学園祭パニック7

エピローグ


ズキン!と痛む頭。

なんだか色々夢を見ていた気がする。
まるで大事な大事なモノのように優しい手に包まれている夢。

実際は自分は愛想もなくて、兄達には疎まれ、弟のように可愛がっていた従弟には愛想をつかされ、クラスでも遠巻きにされているような、つまらない人間で、そんな風に扱われる事などあるはずないのだが…。

そんな大切にされるなど夢だとわかってしまうくらい自分が好かれない人間だという事をわかってしまっていても夢を見てしまう事が悲しくて、目から自然に零れる涙。

それを何か温かいものがぬぐってくれる。


…堪忍…堪忍な?

夢の続きなのか、まるで自分を心底心配してくれているような気づかわしげな声。

それがまるで遠くに聞こえて、消えてしまうのが怖くて伸ばした手は、温かい手に包まれた。


ぽつん…ぽつん…と頬に落ちてくる温かい液体を不思議に思って重い瞼を開けると、そこには夢の中に出てきたよく日に焼けた人好きのする男の顔。

「アーサー、大丈夫か?痛ないか?親分の事わかるか?」
と矢継ぎ早に振ってくる質問に、アーサーはよく回らない頭で答える。

「大丈夫…だと思う…けど痛い。お前は………アントーニョ?」

ああ、以前ライブのあとに楽屋に来て、手放しにアーサーの演奏を褒めてくれた男だ。
あまり他人から褒められた事なんてなくて、ついつい気恥ずかしくてぶっきらぼうな反応を見せてしまったが、気を悪くするでもなく、優しく接してくれた。

そのせいだろうか…あんな夢を見たのは。

アーサーは女の子になっていて、アントーニョはひたすら優しくて…告白されて…キスする寸前で意識がブラックアウトした。

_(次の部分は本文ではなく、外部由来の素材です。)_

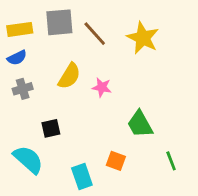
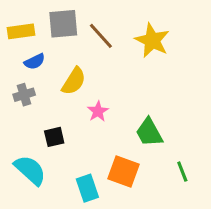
blue semicircle: (17, 58) -> (35, 62), moved
pink star: (102, 87) -> (98, 111), moved, turned 30
orange square: (116, 161) -> (124, 172), size x1.5

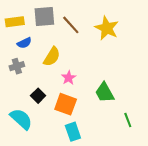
black square: (54, 137) -> (38, 96), turned -32
orange square: (124, 172) -> (66, 104), moved
cyan rectangle: (87, 188) -> (73, 132), moved

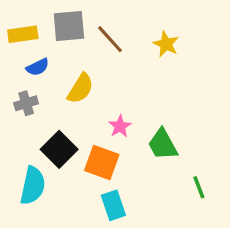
yellow star: (107, 28) -> (166, 44), size x0.7
pink star: (69, 78) -> (120, 126), moved
black square: (38, 96) -> (59, 149), size x1.5
cyan semicircle: (21, 119) -> (33, 186), turned 60

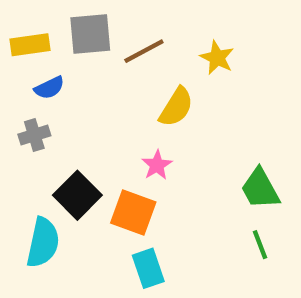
brown line: (110, 39) -> (144, 51), turned -76
yellow semicircle: (80, 89) -> (176, 107), moved
green trapezoid: (163, 144) -> (260, 189), moved

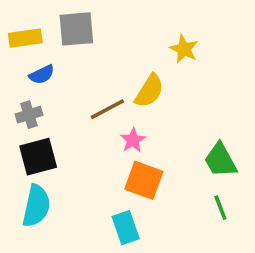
brown line: (144, 51) -> (107, 109), moved
black square: (77, 195) -> (38, 157), moved, turned 30
orange square: (133, 212) -> (144, 180), moved

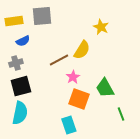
green trapezoid: (220, 160) -> (105, 88), moved

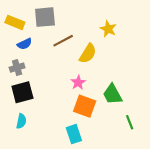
yellow rectangle: (14, 21) -> (15, 22), turned 30
brown line: (59, 60) -> (63, 41), moved
cyan semicircle: (20, 113) -> (21, 121), size x0.6

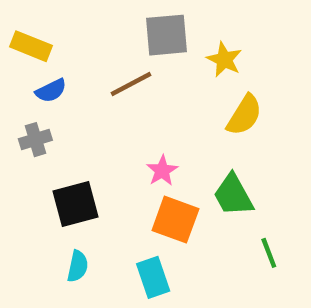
gray square: (45, 17) -> (167, 35), moved
yellow semicircle: (88, 54) -> (244, 115), moved
black square: (22, 92) -> (75, 204), moved
cyan semicircle: (21, 121) -> (78, 266), moved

そんな夢を思い出したら、思わずかぁっと頬が熱くなった。

こんな夢を見ていたなんて目の前の男に知られたら絶対に羞恥で死ねる。

というか、いきなり赤くなって、こいつどうしたんだ?とか思われてるんじゃないだろうか…。

そんなアーサーの心配は杞憂に終わることになる。


赤くなったアーサーを見て、アントーニョの方も負けず劣らず顔を赤くして、少しためらった後にアントーニョはアーサーの顔をのぞき込むようにして聞いてきた。

「アーサー…もしかしてアリスの時の事も覚えとる?」

ええっ?!!

アリス…そうだ、自分はその時アリスという少女だった。
いや?違う!あれは…そうだ、ギルベルトに頼まれて女の格好してたんじゃなかったか?

ああ、全部思い出したっ!あれは夢じゃなかったんだっ!!

そう思うと羞恥で体中が震えた。

嘘だ、嘘だ、嘘だっ!!

でもあれはアリスだったからの告白で……いや、そのあとに男でも好きだと言わなかったか?!

「…あ、あの……」
「気持ち悪い?…嫌やった?」

アントーニョは少し困ったような笑みを浮かべると、ひたすら動揺するアーサーの頭をゆっくり撫で、髪に指を絡ませ、そして毛先に軽くチュッとリップ音をたてて口付ける。

「好きや…」
と耳元で低い声で囁かれて腰が抜ける。

そこに髪を撫でていた手が後頭部でぴたりと止まった。

「嫌やったら…抵抗したって?
抵抗せんとったら、親分、もう思ってまうよ?アーサーは親分の恋人やって…」

絶対に…抵抗なんて出来ないってわかっていて言ってると思う。

アーサーのモノよりずっと深い底知れぬ緑の目。
その目がす~っと近づいてきて、アーサーは思わずぎゅっと目を瞑った。

とてつもないモノが来るのだろうと覚悟した唇には羽で撫でるような軽い口付け。

一瞬触れて即離れて行くそれに、恐る恐る目を開けると、目の前には困った顔で笑うアントーニョ。

「そんなに怯えんといて?何もこんなとこで襲ったりせんから。
そうやな…それでも抵抗せえへんかったから、お姫さんはもう親分のモンやで?
浮気は許しません。自分が危ない目ぇに合うような事もあかん。
もちろん、親分から離れようなんて事はぜ~~ったいにあかん。
でもそれ以外は何でも許したるよ?我儘やって甘えやってなんだってウェルカムや」

そう言って頭を撫でる手は優しい。
まるで世界を温かく包みこむ陽だまりのようだ。

そしてやっぱり温かな優しい声で

「とりあえずな…今日の所は着替えもないし、これを被って…」
とベンチに置かれたウィッグをアーサーにまたポスンと被せた。

「一緒に健全にデートを楽しむところから始めよか」

と、伸ばされた手に手を置いてしまったところから、スタート地点までひどく紆余曲折を経ることになったこの恋は始まったのである。